# juniper fishing rod rack



## mmwood_1 (Oct 24, 2007)

This post is actually an experiment. I got a digital camera, finally, and I'm trying to figure out resizing/compression to be able to load pics up to this site.

So....I was hired by a woman to build this fishing rod rack for her boyfriend for christmas. He's got a stack of rods laying on the floor and apparently getting them off the floor was worthwhile to her, enough to have a custom piece made. It holds 20 rods, with the reels on, and has 3 shelves for tackle boxes and other assorted gear. One face is hinged so the shelves can be accessed without removing rods. And the entire unit is mounted on a lazy susan so it rotates freely for easy access. The butts of the rods sit in a shallow hole at the bottom, and the upper holder is attached with a screw and wing nut. Because there is no standard distance between the butt of the rod and the first guide, this allows you to rotate the upper holder in case the guide happens to fall right at that spot. It will then put the holder slot ~ 4" higher. Leather straps that slip onto a screw head keep the rods from falling forward when turning the rack or opening the door. He's been wanting to have something made from juniper for some time, so that's the wood she requested. 

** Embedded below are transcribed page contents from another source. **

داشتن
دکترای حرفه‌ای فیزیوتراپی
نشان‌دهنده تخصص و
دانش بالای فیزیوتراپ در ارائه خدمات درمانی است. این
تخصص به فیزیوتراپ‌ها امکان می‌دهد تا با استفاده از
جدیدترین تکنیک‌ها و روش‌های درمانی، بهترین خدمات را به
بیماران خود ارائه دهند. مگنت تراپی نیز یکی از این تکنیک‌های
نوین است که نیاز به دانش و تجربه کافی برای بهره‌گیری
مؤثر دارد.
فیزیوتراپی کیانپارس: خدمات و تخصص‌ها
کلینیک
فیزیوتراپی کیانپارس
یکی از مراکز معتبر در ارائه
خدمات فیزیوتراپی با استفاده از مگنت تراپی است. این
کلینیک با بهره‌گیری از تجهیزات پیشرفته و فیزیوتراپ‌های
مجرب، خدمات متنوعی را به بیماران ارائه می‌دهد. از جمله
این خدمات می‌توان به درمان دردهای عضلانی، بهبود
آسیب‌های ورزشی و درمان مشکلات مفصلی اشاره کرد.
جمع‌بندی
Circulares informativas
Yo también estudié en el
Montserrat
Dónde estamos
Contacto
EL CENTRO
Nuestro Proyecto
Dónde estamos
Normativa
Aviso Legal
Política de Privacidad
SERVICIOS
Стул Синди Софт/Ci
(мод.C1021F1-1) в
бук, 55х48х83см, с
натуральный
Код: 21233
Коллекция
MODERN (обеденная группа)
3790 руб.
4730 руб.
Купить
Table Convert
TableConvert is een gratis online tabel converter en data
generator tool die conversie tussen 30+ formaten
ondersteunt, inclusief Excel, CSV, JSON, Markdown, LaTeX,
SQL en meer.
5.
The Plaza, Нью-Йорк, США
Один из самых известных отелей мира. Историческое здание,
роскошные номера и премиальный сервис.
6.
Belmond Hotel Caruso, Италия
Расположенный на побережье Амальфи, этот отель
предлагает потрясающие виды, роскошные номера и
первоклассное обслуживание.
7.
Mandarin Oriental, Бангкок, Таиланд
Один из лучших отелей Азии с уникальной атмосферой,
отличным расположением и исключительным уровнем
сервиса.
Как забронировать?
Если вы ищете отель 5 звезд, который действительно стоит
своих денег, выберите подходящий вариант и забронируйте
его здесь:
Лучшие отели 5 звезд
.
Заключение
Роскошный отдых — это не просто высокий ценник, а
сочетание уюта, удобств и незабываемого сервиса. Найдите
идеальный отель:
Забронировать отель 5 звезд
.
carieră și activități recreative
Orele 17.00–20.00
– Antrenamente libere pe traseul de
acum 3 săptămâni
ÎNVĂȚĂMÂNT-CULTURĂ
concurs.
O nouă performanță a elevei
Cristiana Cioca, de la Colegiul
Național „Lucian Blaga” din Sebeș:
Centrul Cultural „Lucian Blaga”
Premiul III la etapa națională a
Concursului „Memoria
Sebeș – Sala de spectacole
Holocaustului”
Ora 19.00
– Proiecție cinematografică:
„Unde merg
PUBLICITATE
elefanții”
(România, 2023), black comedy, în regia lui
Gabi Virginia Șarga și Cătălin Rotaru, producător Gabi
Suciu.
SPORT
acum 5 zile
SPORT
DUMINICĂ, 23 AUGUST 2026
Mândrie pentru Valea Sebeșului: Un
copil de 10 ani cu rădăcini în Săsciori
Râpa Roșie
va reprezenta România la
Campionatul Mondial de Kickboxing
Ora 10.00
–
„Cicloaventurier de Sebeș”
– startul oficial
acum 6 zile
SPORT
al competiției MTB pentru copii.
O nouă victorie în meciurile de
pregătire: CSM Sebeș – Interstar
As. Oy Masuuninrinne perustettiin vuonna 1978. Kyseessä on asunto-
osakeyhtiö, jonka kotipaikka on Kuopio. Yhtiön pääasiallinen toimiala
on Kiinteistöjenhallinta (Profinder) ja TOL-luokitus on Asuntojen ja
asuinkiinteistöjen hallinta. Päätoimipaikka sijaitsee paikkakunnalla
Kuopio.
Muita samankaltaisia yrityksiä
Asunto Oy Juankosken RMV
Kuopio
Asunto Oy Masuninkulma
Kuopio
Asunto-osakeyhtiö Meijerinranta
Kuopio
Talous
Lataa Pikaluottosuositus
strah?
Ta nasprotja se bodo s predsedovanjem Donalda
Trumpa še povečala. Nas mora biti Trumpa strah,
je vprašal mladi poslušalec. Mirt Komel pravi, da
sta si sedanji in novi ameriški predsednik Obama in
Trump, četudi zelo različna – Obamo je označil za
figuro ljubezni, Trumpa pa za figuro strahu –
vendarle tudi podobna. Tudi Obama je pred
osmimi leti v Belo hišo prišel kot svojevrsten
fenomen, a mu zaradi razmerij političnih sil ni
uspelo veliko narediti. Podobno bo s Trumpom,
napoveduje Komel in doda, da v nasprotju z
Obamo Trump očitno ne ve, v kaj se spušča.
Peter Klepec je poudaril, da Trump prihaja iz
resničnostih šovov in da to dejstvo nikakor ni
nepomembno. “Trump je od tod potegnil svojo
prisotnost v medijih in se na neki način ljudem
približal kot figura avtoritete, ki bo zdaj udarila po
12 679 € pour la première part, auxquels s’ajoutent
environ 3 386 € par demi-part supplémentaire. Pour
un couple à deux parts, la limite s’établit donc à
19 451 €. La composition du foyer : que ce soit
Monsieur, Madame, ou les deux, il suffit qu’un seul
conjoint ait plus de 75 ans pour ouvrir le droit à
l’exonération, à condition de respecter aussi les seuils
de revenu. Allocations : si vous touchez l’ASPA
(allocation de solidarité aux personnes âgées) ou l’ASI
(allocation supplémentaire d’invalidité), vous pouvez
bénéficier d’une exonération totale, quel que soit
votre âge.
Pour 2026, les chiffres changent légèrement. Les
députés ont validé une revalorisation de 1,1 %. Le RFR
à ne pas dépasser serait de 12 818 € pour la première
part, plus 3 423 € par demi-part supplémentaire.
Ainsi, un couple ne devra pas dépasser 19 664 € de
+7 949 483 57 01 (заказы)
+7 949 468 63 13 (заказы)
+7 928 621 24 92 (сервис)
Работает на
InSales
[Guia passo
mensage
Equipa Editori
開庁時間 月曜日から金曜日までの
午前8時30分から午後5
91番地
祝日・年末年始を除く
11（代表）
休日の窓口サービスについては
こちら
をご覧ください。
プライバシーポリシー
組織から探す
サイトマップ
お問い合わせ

Frames are all mortise and tenon joinery, the shelves are assembled with spline joints and mounted into the frames in dados, screwed and glued. She wanted it a bit rustic looking, not too fancy, so I didn't worry about concealing screws. Not a piece of "fine furniture", but there was only so far she was willing to go for the guy in terms of cost.


----------



## mavawreck (Nov 26, 2011)

Do I spy an old green Penn spinfisher? Can't see one without thinking of my Dad and Grandpa.

Nice work!


----------



## mmwood_1 (Oct 24, 2007)

What an eye! It's a Penn 704 which I used for surf fishing and jetty fishing on the coast. It's been a few years since I've used it, though.


----------



## mavawreck (Nov 26, 2011)

Off topic, but I was digging through photos and found this one from a few years ago. Surf fishing trip for my dads birthday. My dads had his since he was a kid an we've got my grandpas too. Always washed and rebuilt any time they got dunked.


----------



## mmwood_1 (Oct 24, 2007)

It's a good reel for surf fishing. :yes:


----------